Types of Hormones

Hormone Functions

The endocrine system plays a role in growth, metabolism, and other processes by releasing hormones into the blood.

Learning Objectives

Evaluate hormones and their purpose in the body

Key Takeaways

Key Points

  • Hormones serve as chemical messengers in the body and help maintain homeostasis.
  • Hormones are released into bodily fluids, like blood, which carry them to target cells.
  • Target cells respond to a hormone when they express a specific receptor for that hormone.
  • Hormones also play a role in the regulation of cell death, the immune system, reproductive development, mood swings, and hunger cravings.
  • In the adrenal gland, epinephrine and norepinephrine regulate responses to stress; in the thyroid gland, thyroid hormones regulates metabolic rates.

Key Terms

  • target cell: any cell having a specific receptor for a hormone
  • hormone: any substance produced by one tissue and conveyed by the bloodstream to another to affect physiological activity
  • endocrine system: a control system of ductless glands that secrete hormones which circulate via the bloodstream to affect cells within specific organs

The Endocrine System: Hormones

An animal’s endocrine system controls body processes through the production, secretion, and regulation of hormones. Hormones serve as chemical “messengers” that function in cellular and organ activity to maintain the body’s homeostasis. Maintaining homeostasis within the body requires the coordination of many different systems and organs. Communication between neighboring cells and between cells and tissues in distant parts of the body occurs through the release of hormones into body fluids (usually blood), which carry them to their target cells. Target cells, those having a receptor for a signal, respond to a hormone when they express a specific receptor for that hormone. Cellular recipients of a particular hormonal signal may be one of several cell types that reside within a number of different tissues, as is the case for insulin, which triggers a diverse range of systemic physiological effects. Different tissue types may also respond differently to the same hormonal signal.
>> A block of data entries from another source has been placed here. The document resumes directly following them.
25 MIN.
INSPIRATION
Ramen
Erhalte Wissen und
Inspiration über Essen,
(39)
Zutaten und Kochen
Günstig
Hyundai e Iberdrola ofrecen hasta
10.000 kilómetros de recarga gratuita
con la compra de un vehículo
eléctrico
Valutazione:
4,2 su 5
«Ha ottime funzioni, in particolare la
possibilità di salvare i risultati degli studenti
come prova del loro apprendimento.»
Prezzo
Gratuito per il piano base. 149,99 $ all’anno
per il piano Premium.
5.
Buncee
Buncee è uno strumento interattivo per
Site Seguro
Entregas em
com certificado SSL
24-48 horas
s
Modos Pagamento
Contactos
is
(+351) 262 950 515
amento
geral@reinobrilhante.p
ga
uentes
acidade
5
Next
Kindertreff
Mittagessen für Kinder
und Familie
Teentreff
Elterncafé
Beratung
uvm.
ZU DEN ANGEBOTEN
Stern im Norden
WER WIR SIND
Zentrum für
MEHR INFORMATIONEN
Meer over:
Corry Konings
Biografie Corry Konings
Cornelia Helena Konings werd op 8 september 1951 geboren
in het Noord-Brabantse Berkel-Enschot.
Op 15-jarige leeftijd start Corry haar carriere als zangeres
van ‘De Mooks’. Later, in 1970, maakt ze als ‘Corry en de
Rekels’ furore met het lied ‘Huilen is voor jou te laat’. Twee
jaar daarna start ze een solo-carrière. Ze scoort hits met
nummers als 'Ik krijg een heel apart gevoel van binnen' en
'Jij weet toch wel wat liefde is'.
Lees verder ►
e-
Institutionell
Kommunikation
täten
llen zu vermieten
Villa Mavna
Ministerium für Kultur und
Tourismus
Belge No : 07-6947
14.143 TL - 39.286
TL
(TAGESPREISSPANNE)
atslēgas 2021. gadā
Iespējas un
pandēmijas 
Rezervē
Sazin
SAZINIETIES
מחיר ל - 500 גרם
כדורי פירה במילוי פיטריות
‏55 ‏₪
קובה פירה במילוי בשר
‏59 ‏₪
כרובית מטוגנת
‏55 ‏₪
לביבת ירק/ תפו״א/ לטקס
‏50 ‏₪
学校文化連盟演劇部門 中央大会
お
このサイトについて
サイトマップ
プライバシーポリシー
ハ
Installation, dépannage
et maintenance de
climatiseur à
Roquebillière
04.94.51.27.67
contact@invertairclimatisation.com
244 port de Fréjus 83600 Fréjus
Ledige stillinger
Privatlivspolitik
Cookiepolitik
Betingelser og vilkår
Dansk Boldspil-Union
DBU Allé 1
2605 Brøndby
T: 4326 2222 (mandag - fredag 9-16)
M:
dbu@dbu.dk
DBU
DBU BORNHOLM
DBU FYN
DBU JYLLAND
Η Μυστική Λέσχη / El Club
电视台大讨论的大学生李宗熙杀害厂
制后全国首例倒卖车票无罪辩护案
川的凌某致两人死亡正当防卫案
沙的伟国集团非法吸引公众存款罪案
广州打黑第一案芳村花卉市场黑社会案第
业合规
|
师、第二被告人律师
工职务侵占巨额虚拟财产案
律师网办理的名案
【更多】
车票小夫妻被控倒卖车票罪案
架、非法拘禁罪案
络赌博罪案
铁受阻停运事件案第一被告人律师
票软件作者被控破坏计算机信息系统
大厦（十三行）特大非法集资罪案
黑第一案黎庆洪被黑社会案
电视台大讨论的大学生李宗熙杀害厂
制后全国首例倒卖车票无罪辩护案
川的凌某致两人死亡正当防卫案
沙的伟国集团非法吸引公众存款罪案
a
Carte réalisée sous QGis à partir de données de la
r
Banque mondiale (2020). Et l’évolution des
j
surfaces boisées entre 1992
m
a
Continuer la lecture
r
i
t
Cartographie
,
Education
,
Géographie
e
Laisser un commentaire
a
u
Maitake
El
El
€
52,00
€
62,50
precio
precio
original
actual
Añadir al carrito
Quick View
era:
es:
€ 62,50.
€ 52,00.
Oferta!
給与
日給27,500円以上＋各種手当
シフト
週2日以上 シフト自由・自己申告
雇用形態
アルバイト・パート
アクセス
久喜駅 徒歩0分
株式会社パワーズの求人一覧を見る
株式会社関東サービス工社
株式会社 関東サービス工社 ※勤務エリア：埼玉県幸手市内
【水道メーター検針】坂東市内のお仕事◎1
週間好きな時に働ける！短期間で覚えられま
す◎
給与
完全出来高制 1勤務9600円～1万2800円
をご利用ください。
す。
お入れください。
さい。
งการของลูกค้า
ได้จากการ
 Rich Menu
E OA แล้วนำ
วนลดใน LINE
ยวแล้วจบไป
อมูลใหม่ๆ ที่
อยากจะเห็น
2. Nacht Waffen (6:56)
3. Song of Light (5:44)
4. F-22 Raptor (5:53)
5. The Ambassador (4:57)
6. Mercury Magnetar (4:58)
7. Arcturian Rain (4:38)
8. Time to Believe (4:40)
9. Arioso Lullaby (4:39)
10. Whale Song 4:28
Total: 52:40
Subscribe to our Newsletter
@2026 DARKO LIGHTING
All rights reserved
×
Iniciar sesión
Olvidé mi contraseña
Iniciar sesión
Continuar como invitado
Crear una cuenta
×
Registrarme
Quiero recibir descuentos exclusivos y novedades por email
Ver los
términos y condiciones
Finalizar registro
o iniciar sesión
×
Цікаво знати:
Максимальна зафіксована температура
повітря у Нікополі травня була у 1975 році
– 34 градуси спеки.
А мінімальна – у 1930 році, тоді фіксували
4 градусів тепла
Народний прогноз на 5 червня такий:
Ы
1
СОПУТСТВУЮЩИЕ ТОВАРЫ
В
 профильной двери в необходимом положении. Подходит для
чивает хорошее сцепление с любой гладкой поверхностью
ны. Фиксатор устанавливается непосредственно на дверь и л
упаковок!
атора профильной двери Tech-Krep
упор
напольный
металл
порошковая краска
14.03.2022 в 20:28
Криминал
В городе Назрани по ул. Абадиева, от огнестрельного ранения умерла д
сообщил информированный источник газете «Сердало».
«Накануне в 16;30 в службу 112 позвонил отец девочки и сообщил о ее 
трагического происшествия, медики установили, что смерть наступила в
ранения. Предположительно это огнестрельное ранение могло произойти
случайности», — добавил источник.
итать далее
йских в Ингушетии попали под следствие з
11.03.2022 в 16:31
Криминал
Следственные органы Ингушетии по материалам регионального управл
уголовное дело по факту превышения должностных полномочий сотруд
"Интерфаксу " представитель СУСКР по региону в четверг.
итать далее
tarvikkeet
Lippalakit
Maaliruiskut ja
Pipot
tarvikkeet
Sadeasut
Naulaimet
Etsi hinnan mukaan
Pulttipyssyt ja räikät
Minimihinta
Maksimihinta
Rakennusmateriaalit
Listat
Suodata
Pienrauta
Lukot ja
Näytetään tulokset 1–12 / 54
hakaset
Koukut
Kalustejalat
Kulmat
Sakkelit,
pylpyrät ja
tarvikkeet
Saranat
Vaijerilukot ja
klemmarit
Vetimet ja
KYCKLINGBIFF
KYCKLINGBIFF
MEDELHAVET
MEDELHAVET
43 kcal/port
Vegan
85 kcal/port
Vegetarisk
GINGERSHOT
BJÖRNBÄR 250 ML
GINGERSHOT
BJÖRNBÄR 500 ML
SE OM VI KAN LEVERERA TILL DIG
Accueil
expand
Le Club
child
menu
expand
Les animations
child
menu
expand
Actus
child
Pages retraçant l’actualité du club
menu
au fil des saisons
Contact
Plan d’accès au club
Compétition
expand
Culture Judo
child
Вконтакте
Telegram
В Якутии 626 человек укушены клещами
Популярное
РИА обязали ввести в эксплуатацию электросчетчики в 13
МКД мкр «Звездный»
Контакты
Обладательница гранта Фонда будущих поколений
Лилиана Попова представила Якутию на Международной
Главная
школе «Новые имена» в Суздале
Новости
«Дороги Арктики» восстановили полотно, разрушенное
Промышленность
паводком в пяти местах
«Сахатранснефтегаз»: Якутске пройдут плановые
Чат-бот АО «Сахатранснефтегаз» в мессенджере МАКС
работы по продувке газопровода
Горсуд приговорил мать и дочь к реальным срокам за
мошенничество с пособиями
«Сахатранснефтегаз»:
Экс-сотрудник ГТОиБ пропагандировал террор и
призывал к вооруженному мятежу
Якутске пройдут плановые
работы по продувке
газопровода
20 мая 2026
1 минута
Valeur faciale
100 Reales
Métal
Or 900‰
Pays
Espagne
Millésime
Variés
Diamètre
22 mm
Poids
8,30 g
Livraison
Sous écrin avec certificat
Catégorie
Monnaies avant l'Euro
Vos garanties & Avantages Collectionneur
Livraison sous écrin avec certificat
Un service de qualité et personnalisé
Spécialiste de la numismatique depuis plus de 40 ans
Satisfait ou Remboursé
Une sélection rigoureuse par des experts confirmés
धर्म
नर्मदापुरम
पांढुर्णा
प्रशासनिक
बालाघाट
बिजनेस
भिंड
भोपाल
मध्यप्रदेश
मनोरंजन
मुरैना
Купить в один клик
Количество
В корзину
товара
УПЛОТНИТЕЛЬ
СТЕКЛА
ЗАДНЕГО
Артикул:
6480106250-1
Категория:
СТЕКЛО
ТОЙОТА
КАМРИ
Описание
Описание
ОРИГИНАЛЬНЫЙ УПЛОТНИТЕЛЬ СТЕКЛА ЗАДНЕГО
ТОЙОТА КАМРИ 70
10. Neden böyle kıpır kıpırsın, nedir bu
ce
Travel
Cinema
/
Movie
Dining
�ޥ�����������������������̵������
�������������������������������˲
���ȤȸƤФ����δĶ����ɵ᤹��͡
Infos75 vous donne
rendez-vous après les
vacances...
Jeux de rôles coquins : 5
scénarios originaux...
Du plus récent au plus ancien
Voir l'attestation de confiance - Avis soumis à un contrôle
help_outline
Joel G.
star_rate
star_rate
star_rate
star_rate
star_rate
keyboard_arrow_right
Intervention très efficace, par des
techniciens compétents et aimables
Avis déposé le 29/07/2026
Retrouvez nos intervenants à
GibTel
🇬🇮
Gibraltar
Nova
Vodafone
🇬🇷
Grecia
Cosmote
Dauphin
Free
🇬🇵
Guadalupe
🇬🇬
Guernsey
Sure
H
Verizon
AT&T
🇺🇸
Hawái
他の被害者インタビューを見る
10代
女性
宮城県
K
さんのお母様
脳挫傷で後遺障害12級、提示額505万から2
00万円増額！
By releasing hormones, the endocrine system plays a role in growth, metabolism, and sexual development. Hormones also play a role in induction or suppression of cell death, activation or inhibition of the immune system, mood swings, and hunger cravings. In humans, common endocrine system diseases include thyroid disease and diabetes mellitus.

Examples of endocrine glands include the adrenal glands, which produce hormones, such as epinephrine and norepinephrine that regulate responses to stress, and the thyroid gland, which produces thyroid hormones that regulate metabolic rates. In organisms that undergo metamorphosis, the process is controlled by the endocrine system. The transformation from tadpole to frog, for example, is complex and nuanced to adapt to specific environments and ecological circumstances.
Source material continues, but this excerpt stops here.